— EXERCISE DESCRIPTION —
Retype exactly what runs from the first line of the data to the line with "Broderi og håndarbejde bliver samtidig mere", keeping both of those lines and skipping pictures.

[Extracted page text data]

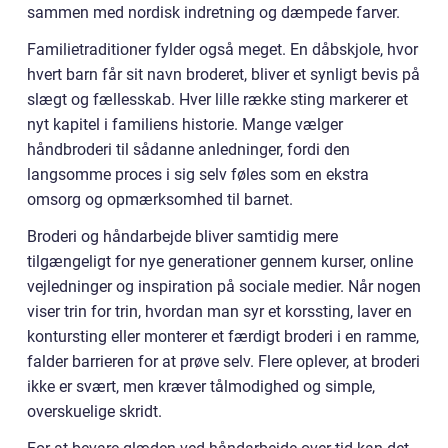
sammen med nordisk indretning og dæmpede farver.
Familietraditioner fylder også meget. En dåbskjole, hvor
hvert barn får sit navn broderet, bliver et synligt bevis på
slægt og fællesskab. Hver lille række sting markerer et
nyt kapitel i familiens historie. Mange vælger
håndbroderi til sådanne anledninger, fordi den
langsomme proces i sig selv føles som en ekstra
omsorg og opmærksomhed til barnet.
Broderi og håndarbejde bliver samtidig mere
tilgængeligt for nye generationer gennem kurser, online
vejledninger og inspiration på sociale medier. Når nogen
viser trin for trin, hvordan man syr et korssting, laver en
kontursting eller monterer et færdigt broderi i en ramme,
falder barrieren for at prøve selv. Flere oplever, at broderi
ikke er svært, men kræver tålmodighed og simple,
overskuelige skridt.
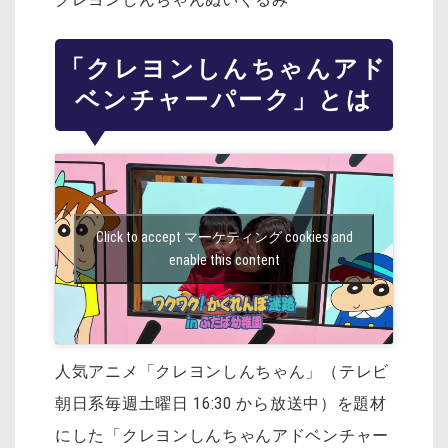
「クレヨンしんちゃんアド
ベンチャーパーク」とは
Click to accept マーケティング cookies and
enable this content
人気アニメ「クレヨンしんちゃん」（テレビ
朝日系毎週土曜日 16:30 から放送中）を題材
にした「クレヨンしんちゃんアドベンチャー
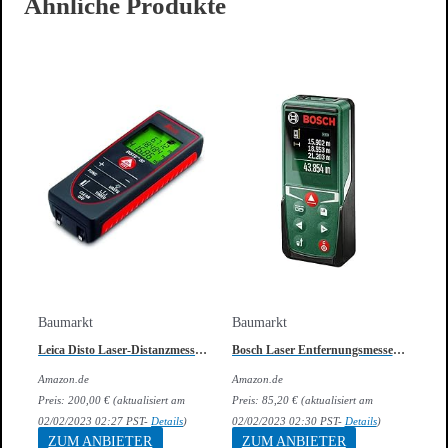
Ähnliche Produkte
Baumarkt
Baumarkt
Leica Disto Laser-Distanzmessgerät D2 Entfernungsmesser
Bosch Laser Entfernungsmesser UniversalDistance 50 (Messbereich: 0-05 – 50 m- im Karton)
Amazon.de
Amazon.de
Preis:
200,00
€
(aktualisiert am
Preis:
85,20
€
(aktualisiert am
02/02/2023 02:27 PST-
Details
)
02/02/2023 02:30 PST-
Details
)
ZUM ANBIETER
ZUM ANBIETER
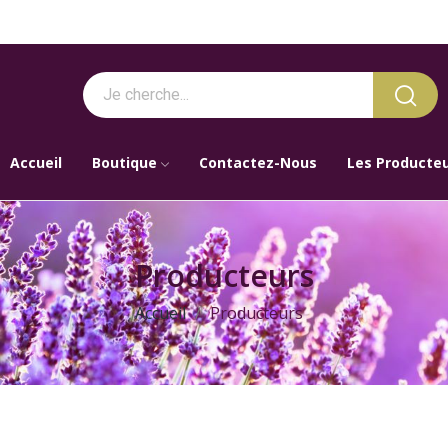
Accueil
Boutique
Contactez-Nous
Les Producte
Producteurs
Accueil
Producteurs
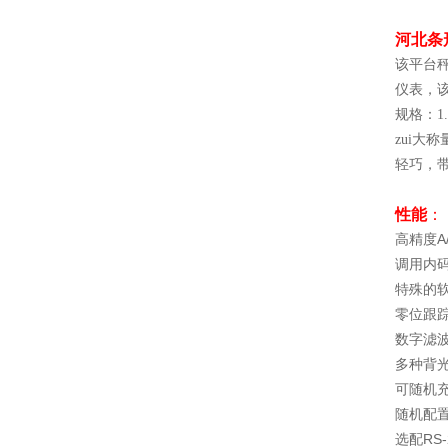
河北条
该平台
仪表，
规格：1.2
zui大称量
轻巧，
性能
：
高精度A
调用内
特殊的
零位跟
数字滤
多种背
可随机
随机配置
选配RS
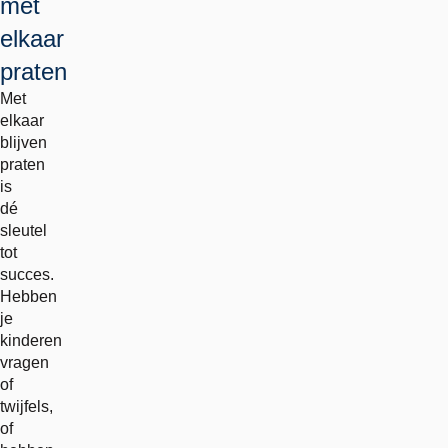
met
elkaar
praten
Met
elkaar
blijven
praten
is
dé
sleutel
tot
succes.
Hebben
je
kinderen
vragen
of
twijfels,
of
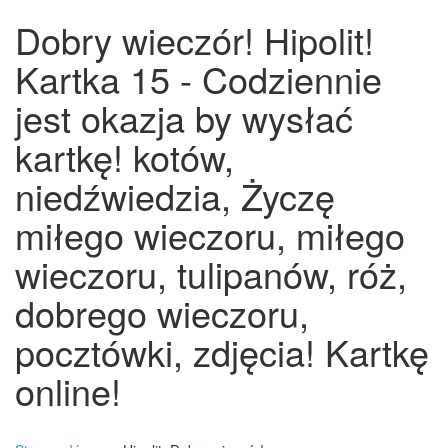
Dobry wieczór! Hipolit!
Kartka 15 - Codziennie
jest okazja by wysłać
kartkę! kotów,
niedźwiedzia, Życzę
miłego wieczoru, miłego
wieczoru, tulipanów, róż,
dobrego wieczoru,
pocztówki, zdjęcia! Kartkę
online!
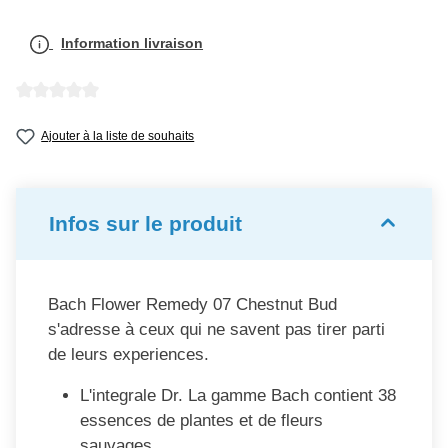
Information livraison
Note moyenne de 0 sur 5 étoiles
Ajouter à la liste de souhaits
Infos sur le produit
Bach Flower Remedy 07 Chestnut Bud
s'adresse à ceux qui ne savent pas tirer parti
de leurs experiences.
L'integrale Dr. La gamme Bach contient 38
essences de plantes et de fleurs
sauvages.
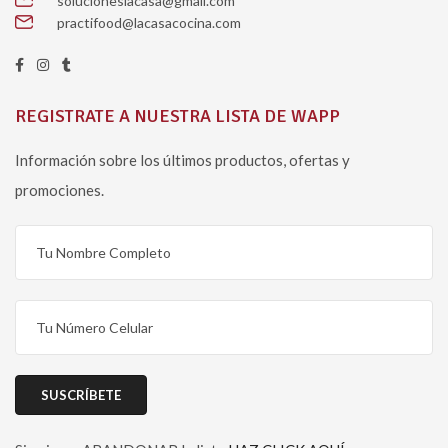
solucioneslacasa@gmail.com
practifood@lacasacocina.com
REGISTRATE A NUESTRA LISTA DE WAPP
Información sobre los últimos productos, ofertas y
promociones.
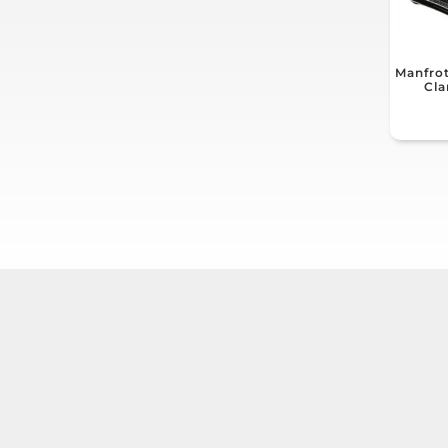
Manfrot
Cla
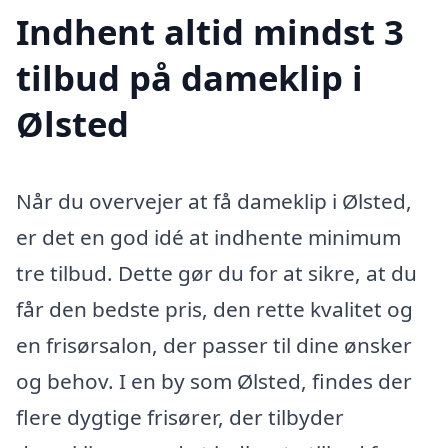
Indhent altid mindst 3
tilbud på dameklip i
Ølsted
Når du overvejer at få dameklip i Ølsted,
er det en god idé at indhente minimum
tre tilbud. Dette gør du for at sikre, at du
får den bedste pris, den rette kvalitet og
en frisørsalon, der passer til dine ønsker
og behov. I en by som Ølsted, findes der
flere dygtige frisører, der tilbyder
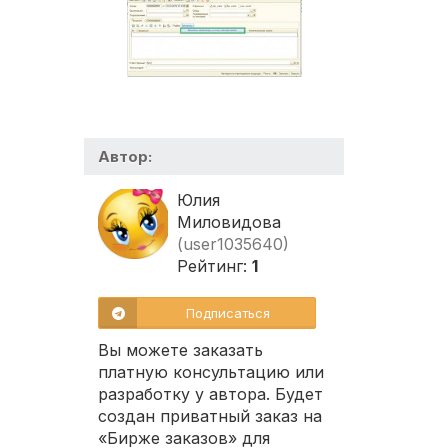
Автор:
Юлия
Миловидова
(user1035640)
Рейтинг:
1
Подписаться
Вы можете заказать
платную консультацию или
разработку у автора. Будет
создан приватный заказ на
«Бирже заказов» для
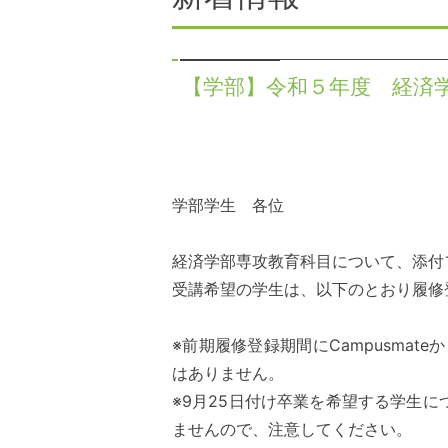
【学部】令和５年度 経済
学部学生 各位
経済学部専攻教育科目について、添付
受講希望の学生は、以下のとおり履修
※前期履修登録期間にCampusma
はありません。
※9月25日付け卒業を希望する学生
ませんので、注意してください。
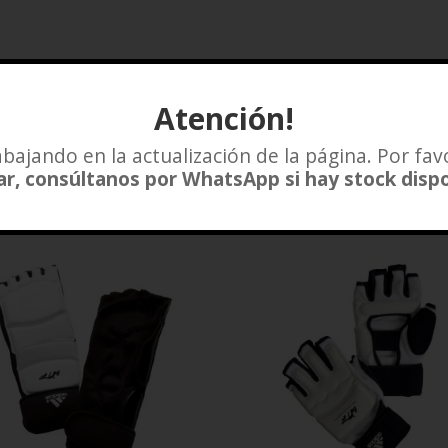
Atención!
bajando en la actualización de la página. Por fav
r, consúltanos por WhatsApp si hay stock disp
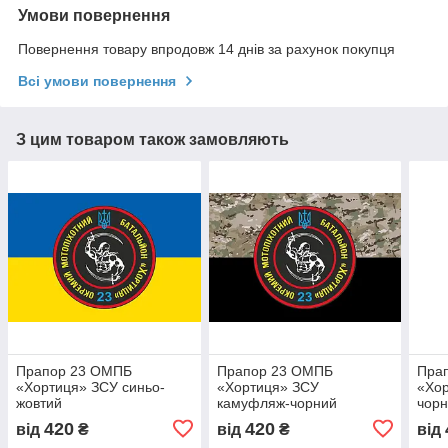
Умови повернення
Повернення товару впродовж 14 днів за рахунок покупця
Всі умови повернення
З цим товаром також замовляють
Прапор 23 ОМПБ
Прапор 23 ОМПБ
Пра
«Хортиця» ЗСУ синьо-
«Хортиця» ЗСУ
«Хор
жовтий
камуфляж-чорний
чор
420
420
від
₴
від
₴
від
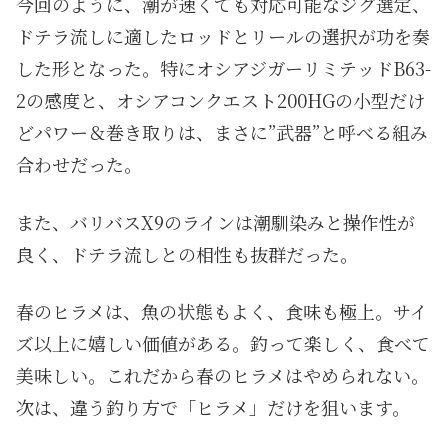
今回のように、潮が速くても対応可能なジグ選定、
ドテラ流しに適したロッドとリールの選択が功を奏
した形となった。特にオシアジガーリミテッドB63-
2の感度と、オシアコンクエスト200HGの小型だけ
どパワー＆巻き取りは、まさに”武器”と呼べる組み
合わせだった。
また、バリバスX9のラインは潮馴染みと操作性が
良く、ドテラ流しとの相性も抜群だった。
春のヒラメは、魚の状態もよく、食味も極上。サイ
ズ以上に嬉しい価値がある。釣って楽しく、食べて
美味しい。これだから春のヒラメはやめられない。
次は、違う釣り方で「ヒラメ」だけを狙います。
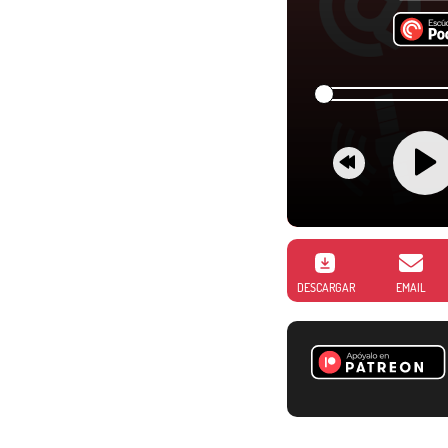
DESCARGAR
EMAIL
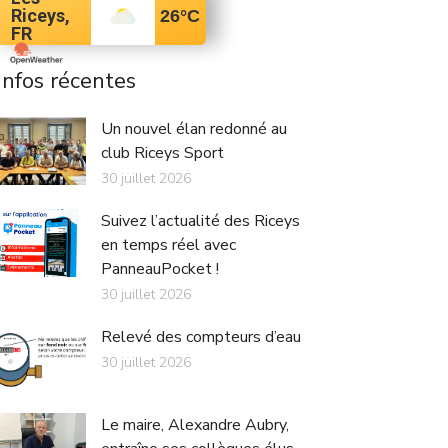
Riceys,
26
°C
FR
Infos récentes
Un nouvel élan redonné au
club Riceys Sport
30 juillet 2026
Suivez l’actualité des Riceys
en temps réel avec
PanneauPocket !
30 juillet 2026
Relevé des compteurs d’eau
30 juillet 2026
Le maire, Alexandre Aubry,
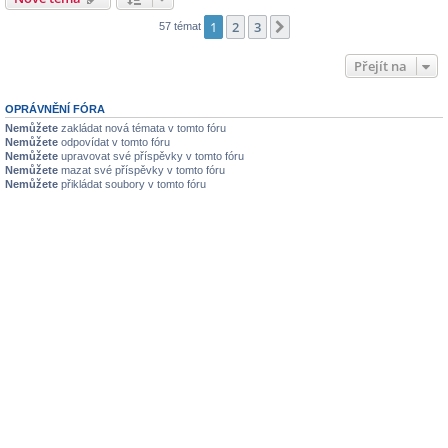
1
2
3
Další
57 témat
Přejít na
OPRÁVNĚNÍ FÓRA
Nemůžete
zakládat nová témata v tomto fóru
Nemůžete
odpovídat v tomto fóru
Nemůžete
upravovat své příspěvky v tomto fóru
Nemůžete
mazat své příspěvky v tomto fóru
Nemůžete
přikládat soubory v tomto fóru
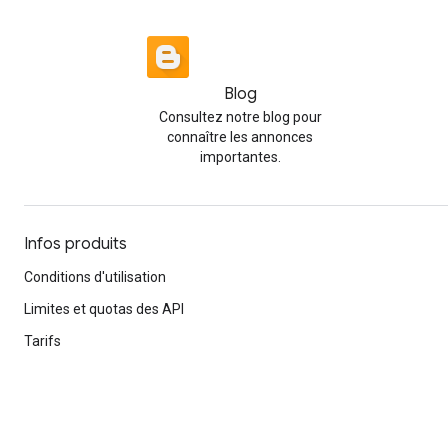
Blog
Consultez notre blog pour
connaître les annonces
importantes.
Infos produits
Conditions d'utilisation
Limites et quotas des API
Tarifs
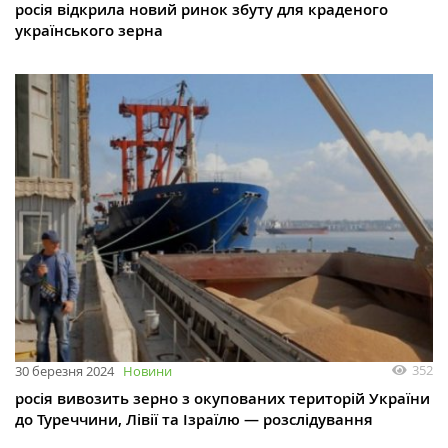
росія відкрила новий ринок збуту для краденого
українського зерна
352
30 березня 2024
Новини
росія вивозить зерно з окупованих територій України
до Туреччини, Лівії та Ізраїлю — розслідування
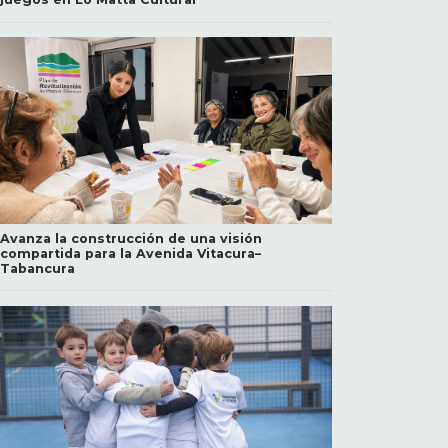
Avanza la construcción de una visión
compartida para la Avenida Vitacura–
Tabancura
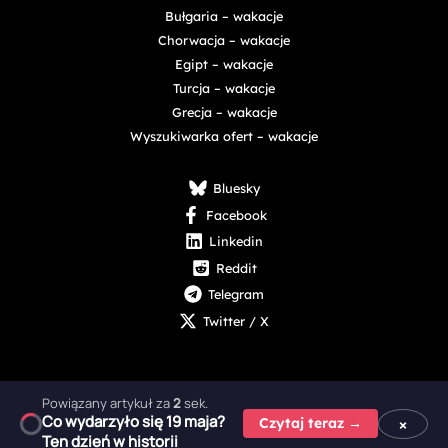
Bułgaria – wakacje
Chorwacja – wakacje
Egipt – wakacje
Turcja – wakacje
Grecja – wakacje
Wyszukiwarka ofert – wakacje
Bluesky
Facebook
Linkedin
Reddit
Telegram
Twitter / X
Powiązany artykuł za
1
sek.
Co wydarzyło się 19 maja?
Copyright © 2025 - 2026 Digital Nexus Media sp. z o.o.
×
Czytaj teraz →
Ten dzień w historii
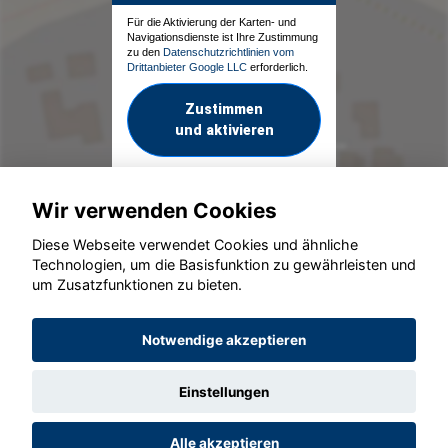
Für die Aktivierung der Karten- und
Navigationsdienste ist Ihre Zustimmung
zu den
Datenschutzrichtlinien vom
Drittanbieter Google LLC
erforderlich.
Zustimmen
und aktivieren
Wir verwenden Cookies
Diese Webseite verwendet Cookies und ähnliche
Technologien, um die Basisfunktion zu gewährleisten und
um Zusatzfunktionen zu bieten.
© konjunkturmotor.de GmbH 2020 - 2026
Notwendige akzeptieren
Einstellungen
Alle akzeptieren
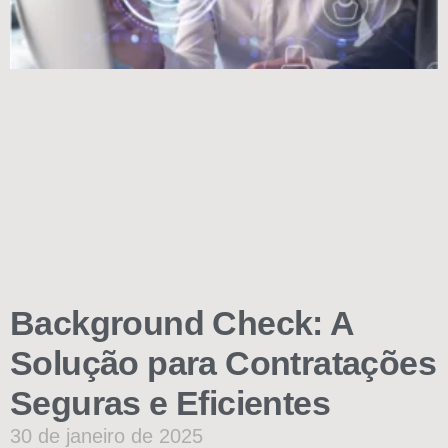
Background Check: A
Solução para Contratações
Seguras e Eficientes
30 de janeiro de 2025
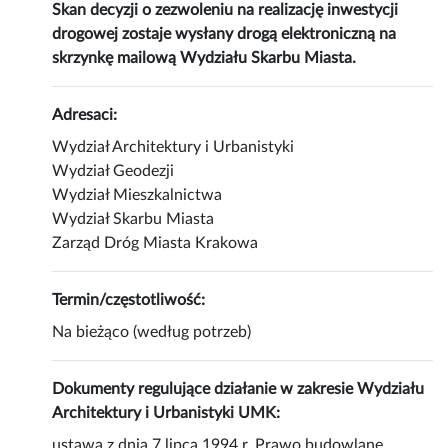
Skan decyzji o zezwoleniu na realizację inwestycji
drogowej zostaje wysłany drogą elektroniczną na
skrzynkę mailową Wydziału Skarbu Miasta.
Adresaci:
Wydział Architektury i Urbanistyki
Wydział Geodezji
Wydział Mieszkalnictwa
Wydział Skarbu Miasta
Zarząd Dróg Miasta Krakowa
Termin/częstotliwość:
Na bieżąco (według potrzeb)
Dokumenty regulujące działanie w zakresie Wydziału
Architektury i Urbanistyki UMK:
ustawa z dnia 7 lipca 1994 r. Prawo budowlane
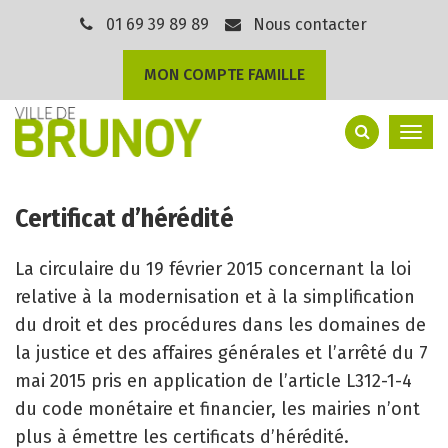
Gestion des traceurs
01 69 39 89 89
Nous contacter
MON COMPTE FAMILLE
Togg
navi
Certificat d’hérédité
La circulaire du 19 février 2015 concernant la loi
relative à la modernisation et à la simplification
du droit et des procédures dans les domaines de
la justice et des affaires générales et l’arrêté du 7
mai 2015 pris en application de l’article L312-1-4
du code monétaire et financier, les mairies n’ont
plus à émettre les certificats d’hérédité.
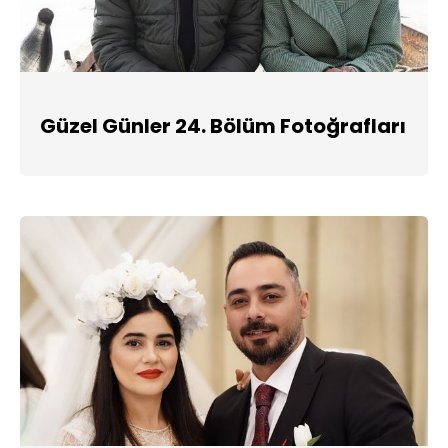
Güzel Günler 24. Bölüm Fotoğrafları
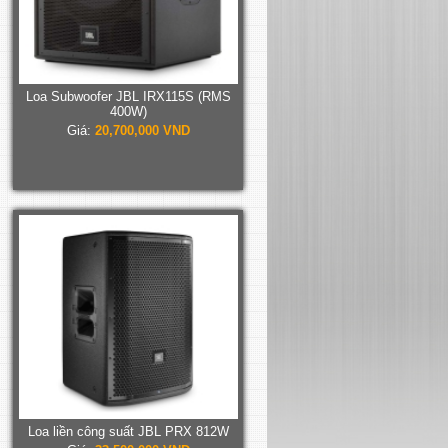
Loa Subwoofer JBL IRX115S (RMS
400W)
Giá:
20,700,000 VND
Loa liền công suất JBL PRX 812W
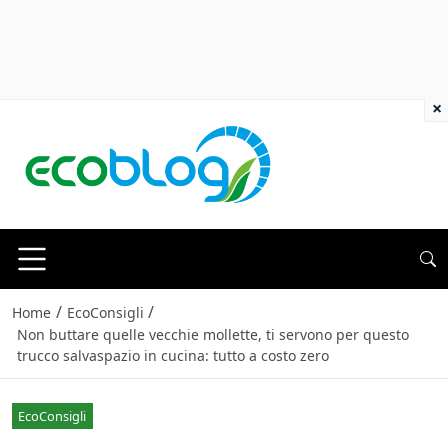
×
/
/
Home
EcoConsigli
Non buttare quelle vecchie mollette, ti servono per questo
trucco salvaspazio in cucina: tutto a costo zero
EcoConsigli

— SOLUTION FOR THIS TASK —
sammen med nordisk indretning og dæmpede farver.
Familietraditioner fylder også meget. En dåbskjole, hvor
hvert barn får sit navn broderet, bliver et synligt bevis på
slægt og fællesskab. Hver lille række sting markerer et
nyt kapitel i familiens historie. Mange vælger
håndbroderi til sådanne anledninger, fordi den
langsomme proces i sig selv føles som en ekstra
omsorg og opmærksomhed til barnet.
Broderi og håndarbejde bliver samtidig mere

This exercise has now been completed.